Los ciudadanos, incluso el alcalde, “se abalanzaron sedientos a los garrafones y saborearon con infinita codicia aquel filtro pasional que prometía la punzante dulzura del fruto prohibido”. Los residentes tomaban su media copa y seguían bebiendo a tragos. Inmediatamente llegó la contrasugestión. “Comprimidas un año, estallaron violentamente las pasiones. Exhibiose el vicio con inaudito descaro y vergüenza. Durante un mes, los habitantes de Villabronca vivieron en plena bacanal”, relató Cajal. El sacristán robó el cepillo de la iglesia y se fugó con la casera del cura. En tres días hubo cuatro asesinatos.
“Todos los atrasos del amor, todas las deudas del odio, de la vanidad, de la envidia y hasta de la pasión política fueron saldadas en un momento, con escándalo de las personas honradas, que huían en tropel de la ciudad envenenada”, prosigue el cuento. El doctor Mirahonda y su esposa tuvieron que huir a caballo de Villabronca, mientras el protagonista llegaba a una conclusión muy cajaliana: “La supresión del mal, ¿no implicaría quizá el mayor de los males? Un poco de dolor y miseria social parece indispensable; templa los caracteres, aguza el entendimiento, destierra la molicie, crea el heroísmo y la grandeza de alma, mejora, en fin, moral y físicamente, la raza humana”.
“Antes de que termine 2021 tenemos que tener un proyecto de museo Cajal”, afirma el ministro Pedro Duque
La exposición sobre Cajal, de 120 metros cuadrados, se mantendrá en el Museo Nacional de Ciencias Naturales al menos un año. El ministro de Ciencia, Pedro Duque, presidió la inauguración el 19 de noviembre. “Nuestro compromiso es que durante esta legislatura haya un museo Cajal, para lo que nos reuniremos con todas las partes interesadas. Hay varias alternativas y queremos estudiarlas todas para que nuestro científico más universal, padre de la neurociencia, tenga un museo a su altura”, explica Duque a EL PAÍS.
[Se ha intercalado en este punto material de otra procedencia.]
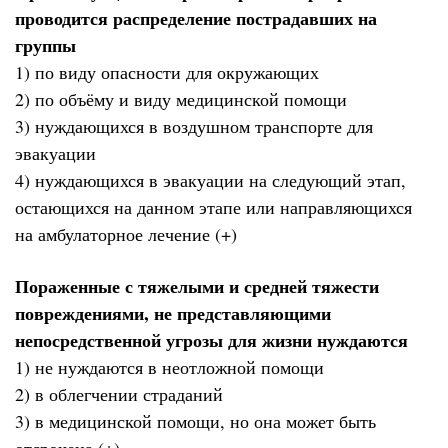
проводится распределение пострадавших на
группы
1) по виду опасности для окружающих
2) по объёму и виду медицинской помощи
3) нуждающихся в воздушном транспорте для
эвакуации
4) нуждающихся в эвакуации на следующий этап,
остающихся на данном этапе или направляющихся
на амбулаторное лечение (+)
Пораженные с тяжелыми и средней тяжести
повреждениями, не представляющими
непосредственной угрозы для жизни нуждаются
1) не нуждаются в неотложной помощи
2) в облегчении страданий
3) в медицинской помощи, но она может быть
El llamado Legado Cajal —unas 22.000 piezas del Nobel, sobre todo dibujos de células nerviosas, cartas, manuscritos y fotografías— se guardó en cajas de galletas y bolsas de plástico en 1989, tras un traslado del Instituto Cajal, y hoy continúa, ya bien inventariado, almacenado en una sala del centro madrileño, perteneciente al Consejo Superior de Investigaciones Científicas (CSIC). La presidenta de este organismo, la química Rosa Menéndez, describió al investigador como “el científico más importante que ha producido España”, en la inauguración de la exposición. “Antes de que termine 2021 tenemos que tener un proyecto de museo Cajal”, sentencia el ministro.
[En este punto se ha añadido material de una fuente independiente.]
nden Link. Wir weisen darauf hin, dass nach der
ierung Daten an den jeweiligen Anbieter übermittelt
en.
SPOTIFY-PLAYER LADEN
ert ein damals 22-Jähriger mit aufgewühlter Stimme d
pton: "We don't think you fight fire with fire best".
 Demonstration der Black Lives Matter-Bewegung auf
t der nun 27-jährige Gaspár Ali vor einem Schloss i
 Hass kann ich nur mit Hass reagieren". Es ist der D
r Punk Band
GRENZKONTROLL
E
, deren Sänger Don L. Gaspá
El cuento de El fabricante de honradez incluye una moraleja que sigue vigente, 135 años después de escrita. Si se endulza bien la píldora sugestiva, cualquiera puede creerse cualquier cosa, incluso una conspiración secreta que involucraría a millones de científicos compinchados con Bill Gates para controlar la especie humana. Y todo gracias a “la crasa ignorancia del vulgo acerca del poder soberano de la sugestión, las múltiples formas que esta reviste y la deplorable facilidad con que el cerebro mejor construido acepta sin crítica cualquier dogma, por absurdo que sea, impuesto por el talento, el genio o la santidad”.